Q&A with finance lecturer Allen Snively on the Dow Jones topping 20,000

The Dow Jones industrial average closed above 20,000 on Wednesday. Staff writer Jordyn Connell talked with Allen Snively, senior lecturer at UNC's Kenan-Flagler Business School, about what that means and its significance. 

The Daily Tar Heel: Can you explain what the Dow Jones industrial average is?

Allen Snively: The number itself isn’t all that important. But it’s the change in that number over time that we look at to gauge whether the health of the economy and the expectations of the investors and the consumers are good or bad.

So if the market index, measured by Dow Jones, is going up, we say that the market is growing. That implies good things about the economy and expectations and consumers. If the index is declining it’s just the opposite. We think bad things are happening. Keep in mind the market is where a lot of people’s wealth is stored.

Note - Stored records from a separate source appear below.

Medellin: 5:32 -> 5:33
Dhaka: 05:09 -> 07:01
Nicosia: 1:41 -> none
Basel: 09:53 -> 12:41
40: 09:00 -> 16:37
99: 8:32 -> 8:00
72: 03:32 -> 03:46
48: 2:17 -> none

DTH: What does closing above 20,000 mean for our country?

AS: In 2009 the Dow bottomed out at something like 7,000 or so. In the matter of about seven years we have recovered and then some. We’re up three times what we were at the worst part of the financial crisis.

DTH: Is this a milestone for our country or simply arbitrary?

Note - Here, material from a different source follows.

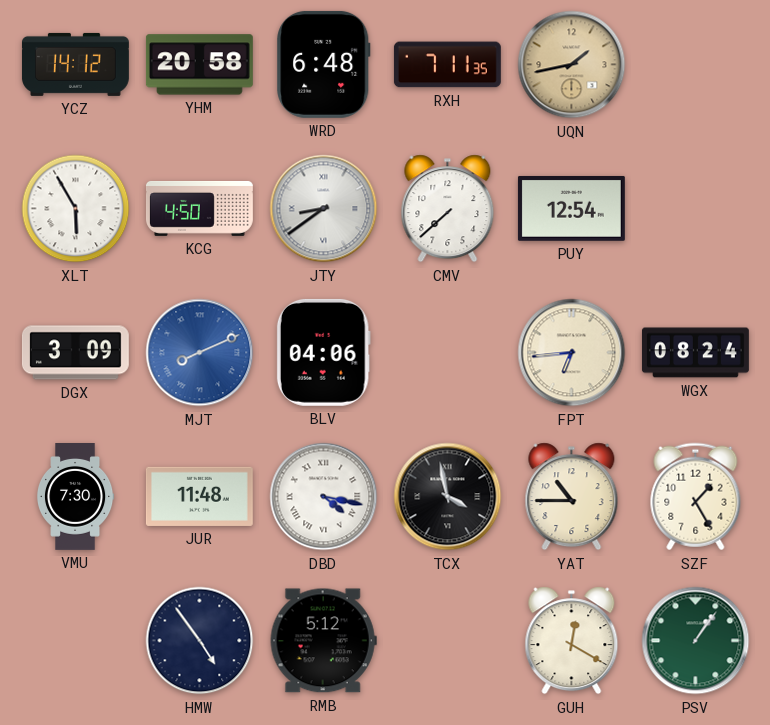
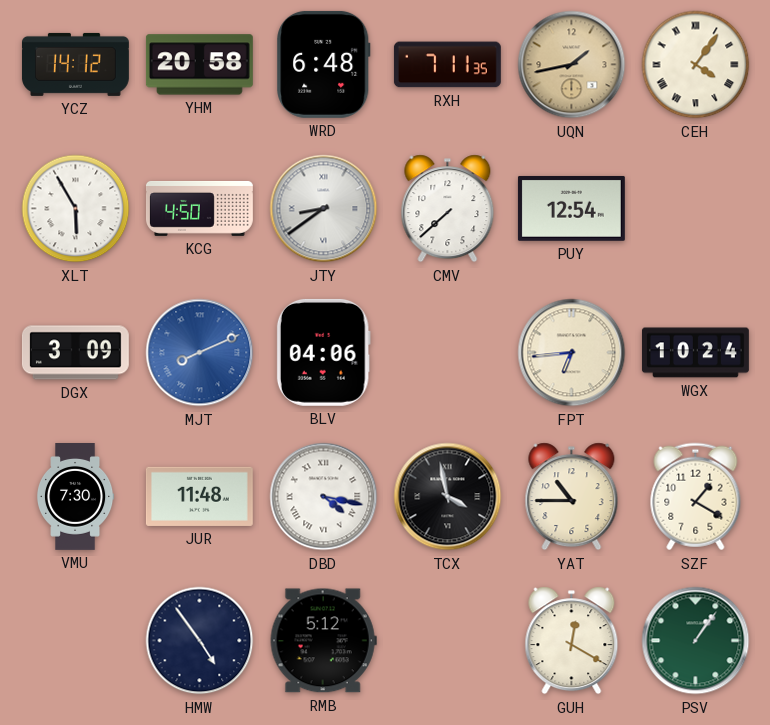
CEH: none -> 4:06
WGX: 08:24 -> 10:24
SZF: 1:25 -> 1:20
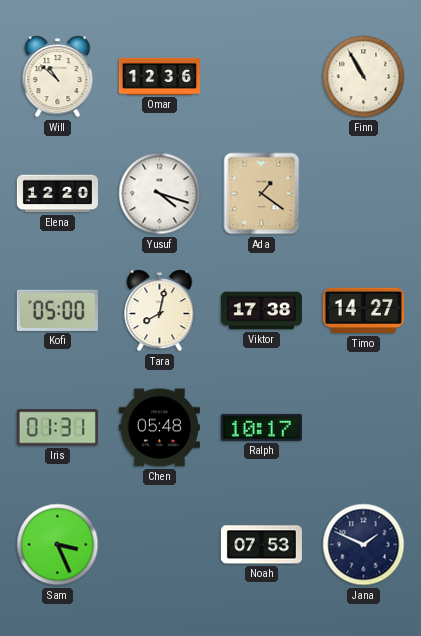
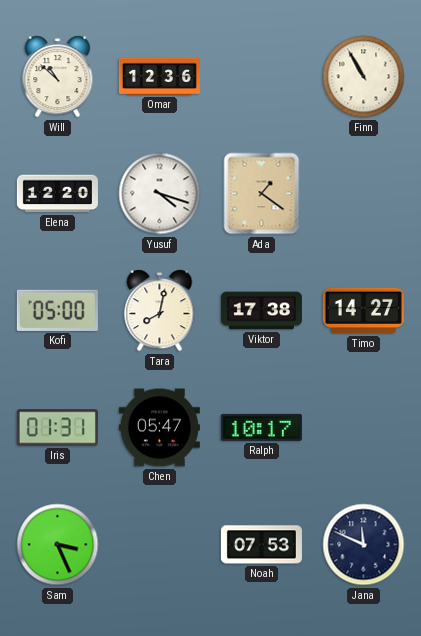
Chen: 05:48 -> 05:47
Jana: 1:49 -> 11:49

AS: It’s supposed to be a leading indicator about economic growth, consumer confidence, earnings of companies. It’s a forward-looking metric, because the stock prices are based on what people think is going to happen. So if the index is hitting new highs, that’s kind of a positive statement for what people believe about the future.

DTH: Does the Dow Jones indicate a strong economy, or is it more complex than that?

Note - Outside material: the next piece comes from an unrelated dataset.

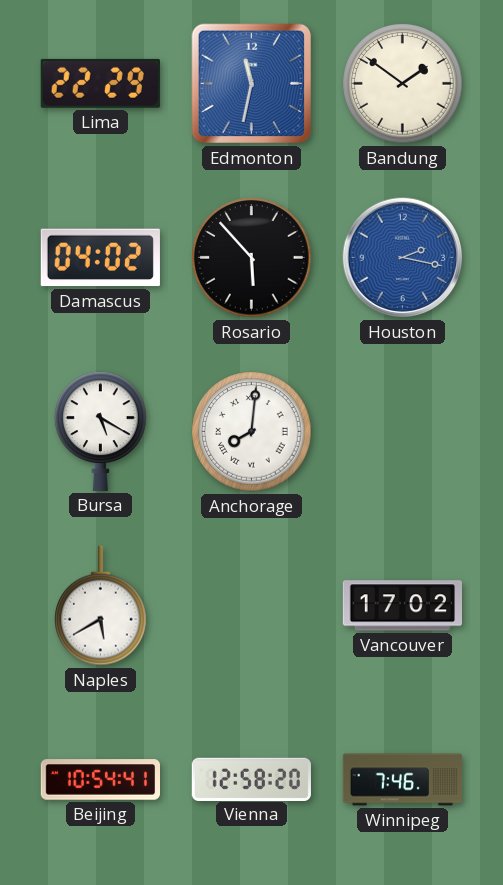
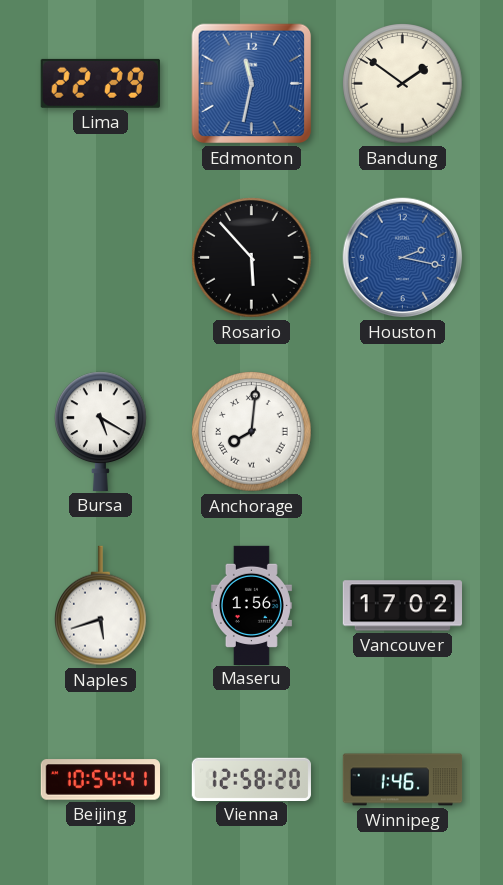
Damascus: 04:02 -> none
Naples: 5:40 -> 5:42
Maseru: none -> 1:56
Winnipeg: 7:46 -> 1:46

AS: At a surface level, yes it does. So corporate profits are better, the capital markets are open for companies to raise capital. This is very different from where we were at the depths of the recession in 2009 and 2010: companies can borrow, people can borrow. Companies' profits are better, and their balance sheets are healthier.

We had companies in the early 2000s who had a lot of debt on the balance sheet and that restricted their financial flexibility. So think about it from a personal standpoint: if you graduate college and you’ve got $100,000 of student loans versus graduating and having $10,000. You’re much more restricted in what you can do than if you had no debt.

Companies made a conscious effort in the aftermath of the financial crisis to get their balance sheets healthy, pay down debt. So companies now are a little bit more financially flexible. The uncertainty about the administration has been lifted. Companies like markets don’t like uncertainty. But now that certainty is starting to fall in place, companies can do things.

DTH: What does Trump’s presidency mean for business? Are the two events connected?

AS: He’s a wealthy business man; he knows how to do business deals. I think he’s pro-America; he’s pro-business. So I doubt highly that he’s going to do things of a negative nature that are going to be negative towards business.

Now will he be narrowly focused or will he promote American business over a broader business mandate, taking into account some global firms and so forth? Maybe so. Maybe that may not be the most efficient. But it may be the best for America.

DTH: Are we going to be able to estimate what the economy will look like by the end of Trump’s term?

AS: There’s no way to know completely. We don’t know where he’s going to get traction, where he’s going to run into opposition or difficulty in navigating.